Vectored Immunotherapeutics for Infectious Diseases: Can rAAVs Be The Game Changers for Fighting Transmissible Pathogens?

Abstract

Conventional vaccinations and immunotherapies have encountered major roadblocks in preventing infectious diseases like HIV, influenza, and malaria. These challenges are due to the high genomic variation and immunomodulatory mechanisms inherent to these diseases. Passive transfer of broadly neutralizing antibodies may offer partial protection, but these treatments require repeated dosing. Some recombinant viral vectors, such as those based on lentiviruses and adeno-associated viruses (AAVs), can confer long-term transgene expression in the host after a single dose. Particularly, recombinant (r)AAVs have emerged as favorable vectors, given their high in vivo transduction efficiency, proven clinical efficacy, and low immunogenicity profiles. Hence, rAAVs are being explored to deliver recombinant antibodies to confer immunity against infections or to diminish the severity of disease. When used as a vaccination vector for the delivery of antigens, rAAVs enable de novo synthesis of foreign proteins with the conformation and topology that resemble those of natural pathogens.
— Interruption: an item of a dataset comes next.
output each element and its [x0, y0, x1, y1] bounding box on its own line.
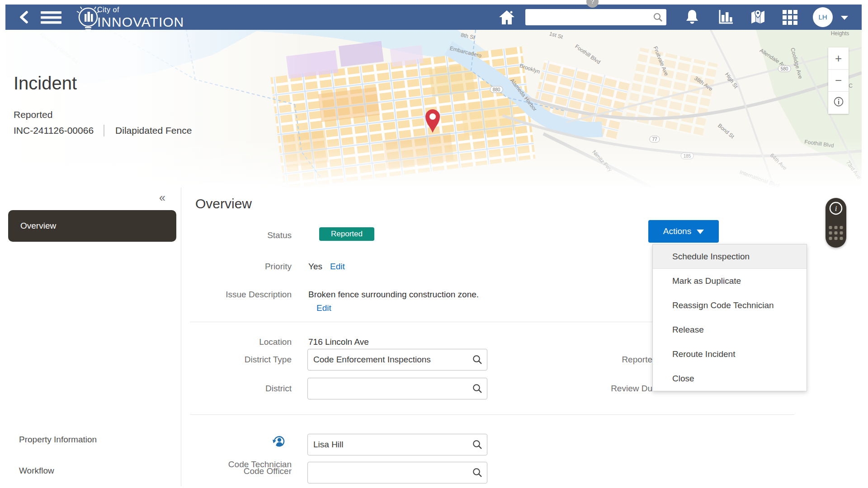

However, technical hurdles like pre-existing immunity to the rAAV capsid and production of anti-drug antibodies can reduce the efficacy of rAAV-vectored immunotherapies. This review summarizes rAAV-based prophylactic and therapeutic strategies developed against infectious diseases that are currently being tested in pre-clinical and clinical studies. Technical challenges and potential solutions will also be discussed.

Keywords: adeno-associated virus; gene therapy; immunotherapy; vaccines; vectors.

Figure 1

Overview of AAV vectors harnessed for vectored immunoprophylaxis and therapeutics. (A) AAVs are small (~25 nm), non-enveloped viruses and have a 4.7-kb, single-stranded, linear DNA (ssDNA) genome encoding four open reading frames. (B) rep encodes the four genes required for genome replication (Rep78, Rep68, Rep52, and Rep40) and cap encodes the structural proteins of the viral capsid (VP1, VP2 and VP3). A third gene, which encodes assembly activating protein (AAP), is embedded within the cap coding sequence in a different reading frame and has been shown to promote virion assembly. The fourth ORF encodes for the recently discovered membrane associated accessory protein (MAAP). The role of MAAP is yet to be clearly defined. (C) Providing rep and cap in trans enables a transgene of interest to be packaged inside the capsid to generate a replication-incompetent vector (recombinant AAV; rAAV). (D) rAAVs may be delivered via intramuscnular (IM), intranasal (IN), intracerebral (IC), and intravenous (IV) routes. (E) rAAVs expressing mAbs, eCD4-Ig and pathogenic antigens can be administered via different routes for therapeutics and immunization against infectious diseases. Created with BioRender.com.

Figure 2

Comparisons between non-vectored and vectored immunotherapeutic strategies. (A) Most vaccines today function by delivering antigen in the form of live-attenuated or inactivated pathogens or antigen subunits. This induces polyclonal humoral and cellular responses and immunological memory that protect the host from infections. (B) In rapidly mutating pathogens that evade normal vaccine-induced immunity, protective mAbs may be directly delivered to the blood stream via passive infusion to mediate protective function. (C) Alternatively, genetic material may be delivered in LNPs or viral vectors, such as AdV or LV. This mediates de novo synthesis of the antigen in the natural conformation, or allows the modification of immune cells into stronger effector cells. (D) rAAV vectors deliver the genetic material of the encoded antigen or therapeutic molecule putatively to the nucleus, as persistent episomes for gene expression. This enables long-term expression of the antigen or therapeutic molecule in a native conformation and topology, and reduces the need for drug redosing. Created with BioRender.com.